Local integrators: These firms are typically back of mind for deployment or development of smart building solutions, but might be the MOST compelling deployment mechanism for these solutions. Startups typically don’t want to sell through them, as it is viewed as high CAC with a minimal potential LTV per account: each integrator probably just services a single metro area (or a few). But, the penetration rate and revenue potential per lead may be better here, and crucially, there may be less competition and fewer distractions from other vendors in this channel.
So, what can be done? Well, as we said, this is a hypothesis, so we welcome any feedback that might disprove what we’re sharing. But, assuming this is a good way to think about the market, more of a focus should be placed on the end owners/operators (the buyers and user of the technology).
To start, this is a problem across the market, not with any individual company. As we noted in our capital efficiency research, It is possible that a consolidator begins to acquire smaller firms - and those firms that are left out of this consolidation are simply not able to compete in the future. This would address the core point about the ‘tragedy of the commons’, to some degree, but it is not a certainty, either.
Second , recognizing this dynamic may lead some vendors to begin to think more about value differentiation, not just product feature differentiation. That may help them stand out from the larger vendor set (so, the ‘tragedy of the commons’ continues to exist, but some firms learn to work around it).
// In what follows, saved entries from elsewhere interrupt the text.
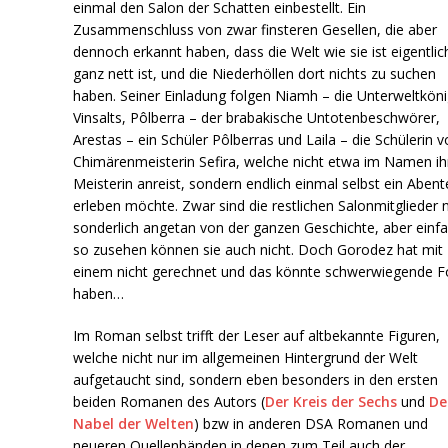
einmal den Salon der Schatten einbestellt. Ein
Zusammenschluss von zwar finsteren Gesellen, die aber
dennoch erkannt haben, dass die Welt wie sie ist eigentlic
ganz nett ist, und die Niederhöllen dort nichts zu suchen
haben. Seiner Einladung folgen Niamh – die Unterweltköni
Vinsalts, Pôlberra – der brabakische Untotenbeschwörer,
Arestas – ein Schüler Pôlberras und Laila – die Schülerin 
Chimärenmeisterin Sefira, welche nicht etwa im Namen ih
Meisterin anreist, sondern endlich einmal selbst ein Aben
erleben möchte. Zwar sind die restlichen Salonmitglieder n
sonderlich angetan von der ganzen Geschichte, aber einf
so zusehen können sie auch nicht. Doch Gorodez hat mit
einem nicht gerechnet und das könnte schwerwiegende F
haben…
Im Roman selbst trifft der Leser auf altbekannte Figuren,
welche nicht nur im allgemeinen Hintergrund der Welt
aufgetaucht sind, sondern eben besonders in den ersten
beiden Romanen des Autors (
Der Kreis der Sechs
und
De
Nabel der Welten
) bzw in anderen DSA Romanen und
neueren Quellenbänden in denen zum Teil auch der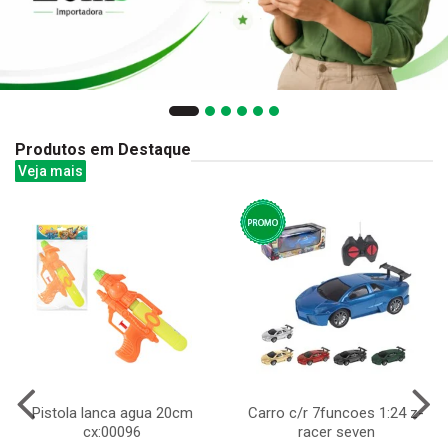
Produtos em Destaque
Veja mais
Pistola lanca agua 20cm
Carro c/r 7funcoes 1:24 z-
cx:00096
racer seven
Third, firms that have robust services business within real estate and facilities may be well positioned to focus on partnering with other solution providers instead of developing their own solutions. While, again, this may not appear to be in the interest of an individual solution or service provider it is better for the market holistically. Firms with market traction and scale are able to reach and sell to customers, and may have a quicker time to value. Startups should also think more about indirect, partner-driven go to market (which we can help with!).
Finally, we don’t see a cliff event or other inflection point in this dynamic, but we do think that understanding it may be the first step to operating more successfully in a market like this.
And now, back to our regular scheduled programming.
Smart building product launches and related announcements:
Measurabl launched a free sustainability software solution that onboarded 1 billion square feet of real estate across 32 countries within weeks, marking the fastest adoption in the company’s history.
1B square feet is impressive, and a number that very few smart building vendors crack. Of course, if based on utility bills, not physical meters, it is easier to scale rapidly. This an other moves all seem to be providing a hedge in case Energy Star loses funding - however, the algorithm used by EStar is not public, making a complete and full replacement potentially difficult.
Carbon Lighthouse rebranded as Centinel to better reflect its mission of delivering profitable energy savings for building owners while protecting the environment. The firm was an early innovator in energy efficiency as a service (EEAAS) for commercial real estate.
Deepki announced plans to expand its U.S. team from about 12 to 100 employees to support the growing demand for energy-efficient and climate-resilient real estate solutions.